This Court reviews de novo those portions of an R R to which specific objections are made. 28 U.S.C. § 636(b)(1); Fed.R.Civ.P. 72(b). See also U.S. Fidelity and Guar. Co. v. Thomas Solvent Co., 955 F.2d 1085, 1088 (6th Cir. 1992) (noting that a district court conducts de novo review of magistrate judge's rulings on dispositive motions); Miller v. Currie, 50 F.3d 373, 380 (6th Cir. 1995) ("[A] general objection to a magistrate's report, which fails to specify the issues of contention, does not satisfy the requirement that an objection be filed. The objections must be clear enough to enable the district court to discern those issues that are dispositive and contentious."). The Court may accept, reject or modify any or all of the Magistrate Judge's findings or recommendations. Id.
The complaint alleges that, on April 25, 2006, Plaintiff filed a grievance against Corrections Officer Flurry, who allegedly retaliated by filing a misconduct report against Plaintiff. According to the complaint, Plaintiff requested that Defendant Hearing Officer Mary Bonneville obtain a copy of the grievance before the misconduct hearing on May 5, 2006. Plaintiff asserts that, because Bonneville did not obtain the report, she improperly found him guilty of misconduct and continued him in administrative segregation, in violation of his right to substantive due process and his Sixth Amendment right to present evidence in his own behalf.

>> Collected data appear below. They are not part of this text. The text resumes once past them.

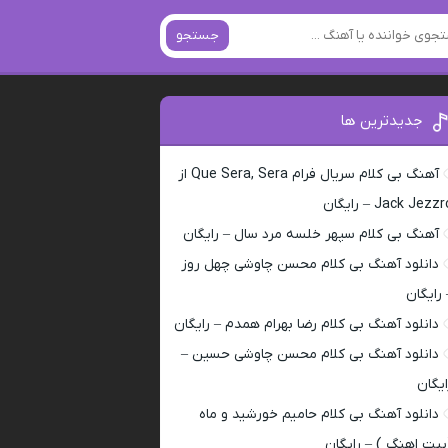
جستجو
جدیدترین ها
آهنگ بی کلام سریال فرام Que Sera, Sera از
Jack Jezz – رایگان
آهنگ بی کلام سپهر خلسه مرد سال – رایگان
دانلود آهنگ بی کلام محسن چاوشی چهل روز
 رایگان
دانلود آهنگ بی کلام رضا بهرام همدم – رایگان
دانلود آهنگ بی کلام محسن چاوشی حسین –
ایگان
دانلود آهنگ بی کلام حامیم خورشید و ماه
بیت اهنگ ) – رایگان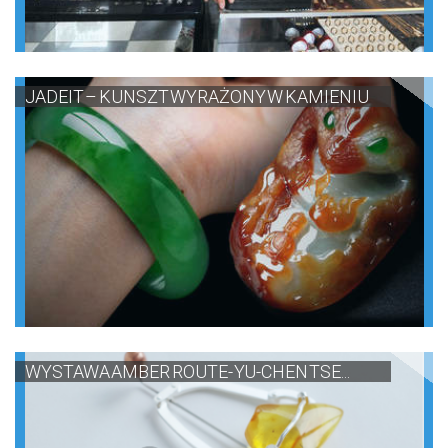
JADEIT – KUNSZT WYRAŻONY W KAMIENIU
WYSTAWA AMBER ROUTE- YU-CHEN TSE...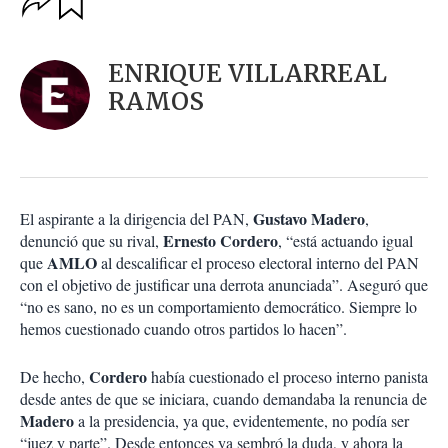
u
p
a
c
r
i
d
ENRIQUE VILLARREAL
o
a
n
RAMOS
r
e
s
d
e
c
o
Gustavo Madero
El aspirante a la dirigencia del PAN,
,
m
Ernesto Cordero
denunció que su rival,
, “está actuando igual
p
AMLO
a
que
al descalificar el proceso electoral interno del PAN
r
con el objetivo de justificar una derrota anunciada”. Aseguró que
t
“no es sano, no es un comportamiento democrático. Siempre lo
i
hemos cuestionado cuando otros partidos lo hacen”.
r
Cordero
De hecho,
había cuestionado el proceso interno panista
desde antes de que se iniciara, cuando demandaba la renuncia de
Madero
a la presidencia, ya que, evidentemente, no podía ser
“juez y parte”. Desde entonces ya sembró la duda, y ahora la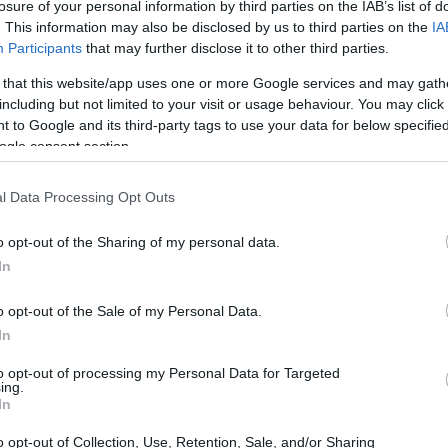
losure of your personal information by third parties on the IAB’s list of
. This information may also be disclosed by us to third parties on the
IA
Participants
that may further disclose it to other third parties.
 that this website/app uses one or more Google services and may gath
including but not limited to your visit or usage behaviour. You may click 
 to Google and its third-party tags to use your data for below specifi
ogle consent section.
l Data Processing Opt Outs
o opt-out of the Sharing of my personal data.
e
In
ze dell’ordine, l’incidente è avvenuto intorno alle
o opt-out of the Sale of my Personal Data.
nni, ha perso il controllo del veicolo durante un
In
di 42 anni, non è riuscita a evitarlo, causando
to opt-out of processing my Personal Data for Targeted
ing.
centi sono stati estratti dalle lamiere e
In
pedale, dove purtroppo sono deceduti poco dopo.
o opt-out of Collection, Use, Retention, Sale, and/or Sharing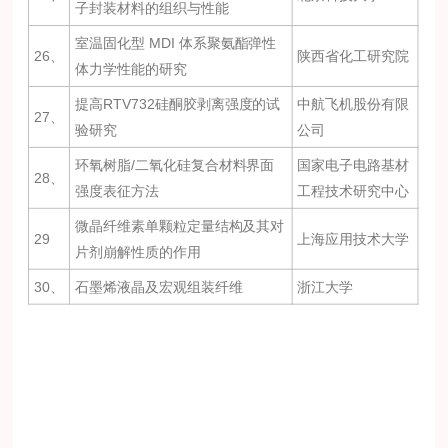
子封装材料的组织与性能
室温固化型 MDI 体系聚氨酯弹性
26、
陕西省化工研究院
体力学性能的研究
提高RTV732硅酮胶剥离强度的试
中航飞机股份有限
27、
验研究
公司
环氧树脂/二氧化硅复合材料界面
国家电子电路基材
28、
强度表征方法
工程技术研究中心
微晶纤维素单颗粒定量结构及其对
29
上海应用技术大学
片剂崩解性质的作用
30、
石墨烯液晶及宏观组装纤维
浙江大学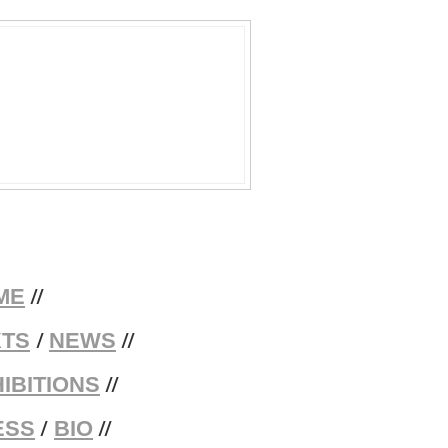
//
ME
/
//
XTS
NEWS
//
IBITIONS
/
//
ESS
BIO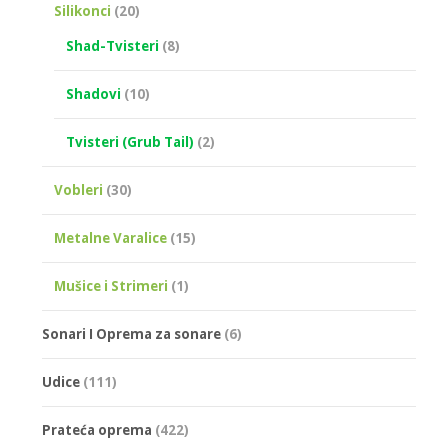
Silikonci
(20)
Shad-Tvisteri
(8)
Shadovi
(10)
Tvisteri (Grub Tail)
(2)
Vobleri
(30)
Metalne Varalice
(15)
Mušice i Strimeri
(1)
Sonari I Oprema za sonare
(6)
Udice
(111)
Prateća oprema
(422)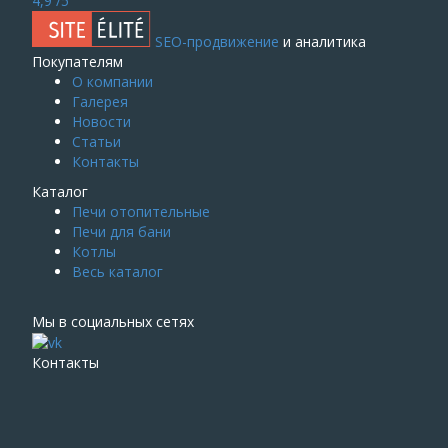
4,9
/5
SEO-продвижение
и аналитика
Покупателям
О компании
Галерея
Новости
Статьи
Контакты
Каталог
Печи отопительные
Печи для бани
Котлы
Весь каталог
Мы в социальных сетях
Контакты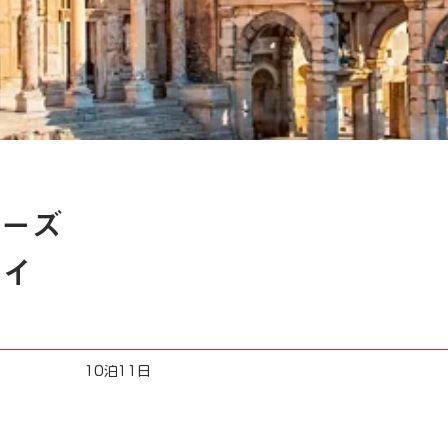
ーズ
セイ
10泊11日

The Magistrate Judge concluded that Plaintiff failed to state a Sixth Amendment violation because the provision applies only to criminal prosecutions, not to prisoner disciplinary proceedings. See Baxter v. Palmigiano, 425 U.S. 308 (1976); Wolff v. McDonnell, 418 U.S. 539, 556 (1974). The Magistrate Judge further concluded that Plaintiff had failed to allege a substantive due process violation because he could not demonstrate that the failure to obtain the report amounted to government conduct "so reprehensible as to `shock the conscience.'" Rimmer-Bey v. Brown, 62 F.3d 789, 791 n. 4 (6th Cir. 1995) (citing Rochin v. California, 342 U.S. 165 (1952).

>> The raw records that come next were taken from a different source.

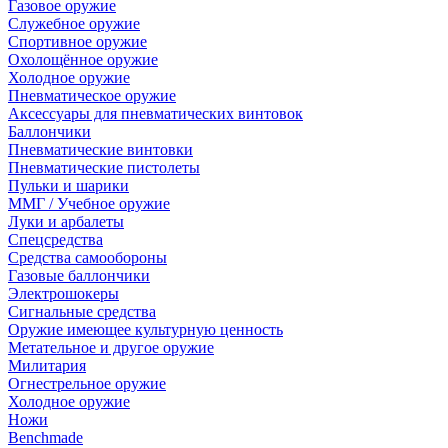
Газовое оружие
Служебное оружие
Спортивное оружие
Охолощённое оружие
Холодное оружие
Пневматическое оружие
Аксессуары для пневматических винтовок
Баллончики
Пневматические винтовки
Пневматические пистолеты
Пульки и шарики
ММГ / Учебное оружие
Луки и арбалеты
Спецсредства
Средства самообороны
Газовые баллончики
Электрошокеры
Сигнальные средства
Оружие имеющее культурную ценность
Метательное и другое оружие
Милитария
Огнестрельное оружие
Холодное оружие
Ножи
Benchmade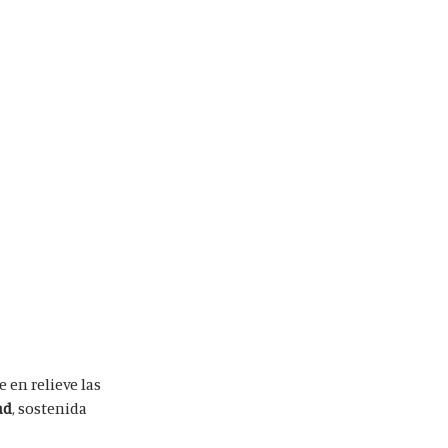
 en relieve las
ad
, sostenida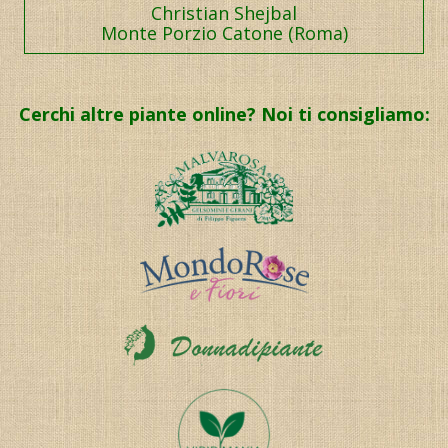
Christian Shejbal
Monte Porzio Catone (Roma)
Cerchi altre piante online? Noi ti consigliamo: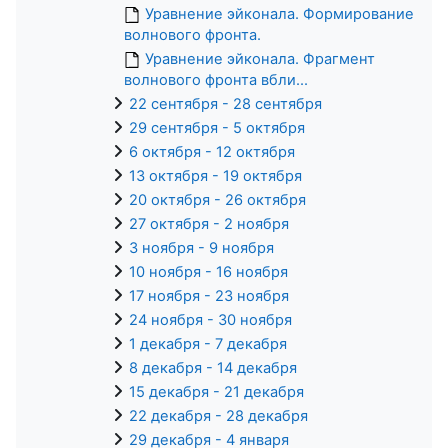
Уравнение эйконала. Формирование
волнового фронта.
Уравнение эйконала. Фрагмент
волнового фронта вбли...
22 сентября - 28 сентября
29 сентября - 5 октября
6 октября - 12 октября
13 октября - 19 октября
20 октября - 26 октября
27 октября - 2 ноября
3 ноября - 9 ноября
10 ноября - 16 ноября
17 ноября - 23 ноября
24 ноября - 30 ноября
1 декабря - 7 декабря
8 декабря - 14 декабря
15 декабря - 21 декабря
22 декабря - 28 декабря
29 декабря - 4 января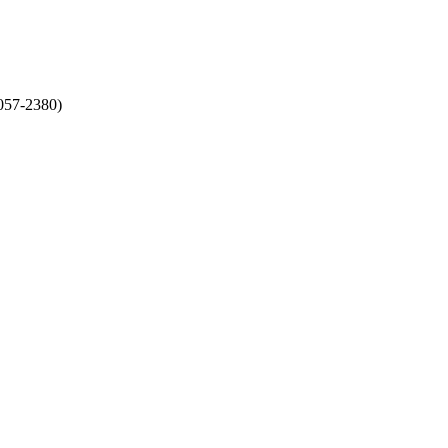
057-2380)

Plaintiff argues the Magistrate Judge applied the incorrect standard for substantive due process claims. Instead, he argues, the standard has been replaced by that set forth in Thaddeus-X v. Blatter, 175 F.3d 386 (6th Cir. 1999). Plaintiff's argument is without merit. The Magistrate Judge applied the correct standard for substantive due process. Thaddeus-X did not alter the standard for reviewing a substantive due process claim; it merely concluded that the substantive due process standard does not apply to a First Amendment retaliation claim. Since Plaintiff does not bring a retaliation claim against Defendant, Thaddeus-X is inapposite and irrelevant.

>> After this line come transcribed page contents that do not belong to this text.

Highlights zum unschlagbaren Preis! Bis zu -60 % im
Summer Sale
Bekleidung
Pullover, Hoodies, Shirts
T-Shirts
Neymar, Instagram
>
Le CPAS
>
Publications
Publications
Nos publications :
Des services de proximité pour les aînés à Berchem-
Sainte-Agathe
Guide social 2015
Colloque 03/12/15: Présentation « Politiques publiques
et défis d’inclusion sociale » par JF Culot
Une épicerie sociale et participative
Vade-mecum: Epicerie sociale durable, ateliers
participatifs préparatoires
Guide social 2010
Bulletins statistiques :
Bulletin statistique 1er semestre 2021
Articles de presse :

Plaintiff next argues that his § 1983 claim should survive because Defendant's failure to obtain the report violated his rights under Michigan law. Section 1983 does not provide redress for a violation of a state law. Pyles v. Raisor, 60 F.3d 1211, 1215 (6th Cir. 1995); Sweeton v. Brown, 27 F.3d 1162, 1166 (6th Cir. 1994). Moreover, to the extent Plaintiff attempts to raise a procedural due process claim based on state law, his allegations are inadequate. A state rule does not create a constitutional liberty interest except in narrow circumstances. In Sandin v. Hewitt, 515 U.S. 472, 484 (1995), the Court set forth the standard for determining when a state-created right creates a federally cognizable liberty interest protected by the Due Process Clause. According to the Sandin Court, a prisoner is entitled to the protections of due process only when a deprivation imposes an "atypical and significant hardship on the inmate in relation to the ordinary incidents of prison life." Sandin, 515 U.S. at 484; see also Jones v. Baker, 155 F.3d 810, 812 (6th Cir. 1998); Rimmer-Bey v. Brown, 62 F.3d 789, 790-91 (6th Cir. 1995). But cf. Wilkinson v. Austin, 125 S. Ct. 2384, 2394-95 (2005) (placement in "supermax" facility sufficiently atypical to implicate due process). The Sandin Court concluded that mere placement in administrative segregation did not implicate a liberty interest because the segregation at issue in that case did not impose an atypical and significant hardship. Sandin, 515 U.S. at 484.
Plaintiff has not been subjected to an atypical and significant hardship under Sandin. Indeed, Plaintiff has failed to allege conduct by Defendant that caused any hardship at all. Plaintiff argues only that Defendant violated his rights by failing to obtain a copy of the grievance against Flurry. As the Magistrate Judge noted, Defendant expressly concluded at the misconduct hearing that viewing the grievance was unnecessary, since it was undisputed that Plaintiff had filed a grievance against Flurry and that he defended the misconduct ticket on the theory that it was retaliatory. As a result, Defendant's failure to obtain the report was irrelevant to the finding of misconduct.
Having considered each of Plaintiff's objections and finding no error, the Court hereby denies Plaintiff's objections and adopts the Report and Recommendation of the Magistrate Judge as the opinion of the Court. Accordingly,
IT IS ORDERED that Plaintiff's objections (docket ##7, 10) to the Report and Recommendation of the Magistrate Judge are DENIED and the Report and Recommendation of the Magistrate Judge is ADOPTED in its entirety as the opinion of this Court.
IT IS FURTHER ORDERED that Plaintiff's complaint is dismissed for failure to state a claim, pursuant to 28 U.S.C. §§ 1915(e)(2), 1915A and 42 U.S.C. § 1997e(c).
IT IS FURTHER ORDERED that the Court finds no good-faith basis for appeal within the meaning of 28 U.S.C. § 1915(a)(3).